_PROBLEM DETAILS:_
Each line of the entries that mentions the string "Manual" needs to be reported.

_DATA FOR ANALYSIS:_
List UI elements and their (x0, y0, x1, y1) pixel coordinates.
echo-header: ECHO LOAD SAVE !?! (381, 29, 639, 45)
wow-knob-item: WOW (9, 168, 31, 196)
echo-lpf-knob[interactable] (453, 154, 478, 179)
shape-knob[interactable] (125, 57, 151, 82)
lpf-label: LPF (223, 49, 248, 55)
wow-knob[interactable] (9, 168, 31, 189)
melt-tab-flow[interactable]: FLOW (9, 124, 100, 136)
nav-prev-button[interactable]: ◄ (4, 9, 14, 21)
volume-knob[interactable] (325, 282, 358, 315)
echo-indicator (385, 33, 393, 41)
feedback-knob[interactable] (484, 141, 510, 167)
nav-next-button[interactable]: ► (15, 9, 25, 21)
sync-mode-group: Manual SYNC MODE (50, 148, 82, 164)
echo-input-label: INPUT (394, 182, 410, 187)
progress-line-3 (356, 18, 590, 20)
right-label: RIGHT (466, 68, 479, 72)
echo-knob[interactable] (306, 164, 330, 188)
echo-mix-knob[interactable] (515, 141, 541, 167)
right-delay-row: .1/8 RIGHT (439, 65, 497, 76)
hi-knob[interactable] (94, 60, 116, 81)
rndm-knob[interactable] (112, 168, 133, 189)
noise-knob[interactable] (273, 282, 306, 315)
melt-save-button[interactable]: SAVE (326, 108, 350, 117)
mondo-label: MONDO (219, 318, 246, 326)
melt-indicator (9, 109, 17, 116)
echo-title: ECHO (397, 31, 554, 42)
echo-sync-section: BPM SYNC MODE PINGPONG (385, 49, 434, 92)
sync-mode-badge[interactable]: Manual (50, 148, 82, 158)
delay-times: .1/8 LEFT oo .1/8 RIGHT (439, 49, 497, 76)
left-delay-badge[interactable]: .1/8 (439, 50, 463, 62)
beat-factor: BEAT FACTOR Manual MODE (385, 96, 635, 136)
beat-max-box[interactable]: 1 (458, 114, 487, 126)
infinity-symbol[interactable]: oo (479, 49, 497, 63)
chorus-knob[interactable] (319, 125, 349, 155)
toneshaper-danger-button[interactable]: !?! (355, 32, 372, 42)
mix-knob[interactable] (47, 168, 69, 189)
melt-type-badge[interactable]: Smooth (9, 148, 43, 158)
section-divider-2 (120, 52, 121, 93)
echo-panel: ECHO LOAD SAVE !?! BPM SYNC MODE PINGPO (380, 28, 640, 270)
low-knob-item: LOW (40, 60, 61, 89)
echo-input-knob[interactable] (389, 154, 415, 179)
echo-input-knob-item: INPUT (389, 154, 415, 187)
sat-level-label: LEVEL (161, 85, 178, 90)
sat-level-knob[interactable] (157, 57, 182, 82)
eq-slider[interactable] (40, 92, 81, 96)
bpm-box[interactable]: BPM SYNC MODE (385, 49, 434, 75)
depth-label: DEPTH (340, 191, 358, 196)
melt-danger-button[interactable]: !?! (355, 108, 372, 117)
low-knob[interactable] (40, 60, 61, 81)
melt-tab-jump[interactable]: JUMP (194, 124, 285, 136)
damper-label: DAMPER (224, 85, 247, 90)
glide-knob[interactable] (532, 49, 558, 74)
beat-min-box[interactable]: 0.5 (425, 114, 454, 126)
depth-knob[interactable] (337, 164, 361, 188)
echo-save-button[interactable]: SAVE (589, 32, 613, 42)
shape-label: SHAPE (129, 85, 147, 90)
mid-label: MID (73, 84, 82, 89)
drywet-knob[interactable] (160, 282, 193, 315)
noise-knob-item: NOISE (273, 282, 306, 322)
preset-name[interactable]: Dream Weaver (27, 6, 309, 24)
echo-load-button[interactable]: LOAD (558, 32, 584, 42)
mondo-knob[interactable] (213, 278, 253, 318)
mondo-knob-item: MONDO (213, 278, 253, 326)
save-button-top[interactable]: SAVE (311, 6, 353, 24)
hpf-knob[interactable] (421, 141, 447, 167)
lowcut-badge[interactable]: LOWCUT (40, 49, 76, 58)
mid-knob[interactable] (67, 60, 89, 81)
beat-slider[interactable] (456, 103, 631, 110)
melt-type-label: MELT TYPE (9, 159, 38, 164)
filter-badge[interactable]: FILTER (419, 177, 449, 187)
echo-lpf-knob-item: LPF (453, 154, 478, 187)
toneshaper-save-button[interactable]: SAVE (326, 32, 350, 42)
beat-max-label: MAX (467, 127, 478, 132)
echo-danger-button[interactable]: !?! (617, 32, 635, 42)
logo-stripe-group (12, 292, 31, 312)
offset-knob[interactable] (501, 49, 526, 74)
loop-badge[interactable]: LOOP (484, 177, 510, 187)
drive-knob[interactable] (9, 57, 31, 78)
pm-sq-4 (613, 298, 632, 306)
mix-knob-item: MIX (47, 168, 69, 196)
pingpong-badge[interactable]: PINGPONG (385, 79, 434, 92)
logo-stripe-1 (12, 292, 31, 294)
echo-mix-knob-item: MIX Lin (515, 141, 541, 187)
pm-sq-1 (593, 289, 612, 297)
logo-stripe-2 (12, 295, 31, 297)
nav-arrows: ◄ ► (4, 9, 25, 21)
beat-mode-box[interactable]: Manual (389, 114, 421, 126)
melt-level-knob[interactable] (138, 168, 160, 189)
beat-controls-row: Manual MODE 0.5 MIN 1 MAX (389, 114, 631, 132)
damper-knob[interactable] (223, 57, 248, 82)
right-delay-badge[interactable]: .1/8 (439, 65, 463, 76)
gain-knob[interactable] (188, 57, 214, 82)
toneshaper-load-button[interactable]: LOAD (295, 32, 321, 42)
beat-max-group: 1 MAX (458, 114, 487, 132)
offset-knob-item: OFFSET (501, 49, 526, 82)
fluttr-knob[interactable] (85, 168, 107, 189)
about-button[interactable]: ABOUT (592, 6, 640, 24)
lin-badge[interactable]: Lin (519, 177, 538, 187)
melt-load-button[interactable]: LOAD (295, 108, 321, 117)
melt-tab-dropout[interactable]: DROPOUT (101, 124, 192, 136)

_COMPLETED TASK:_
sync-mode-group: Manual SYNC MODE (50, 148, 82, 164)
sync-mode-badge[interactable]: Manual (50, 148, 82, 158)
beat-factor: BEAT FACTOR Manual MODE (385, 96, 635, 136)
beat-mode-box[interactable]: Manual (389, 114, 421, 126)
beat-controls-row: Manual MODE 0.5 MIN 1 MAX (389, 114, 631, 132)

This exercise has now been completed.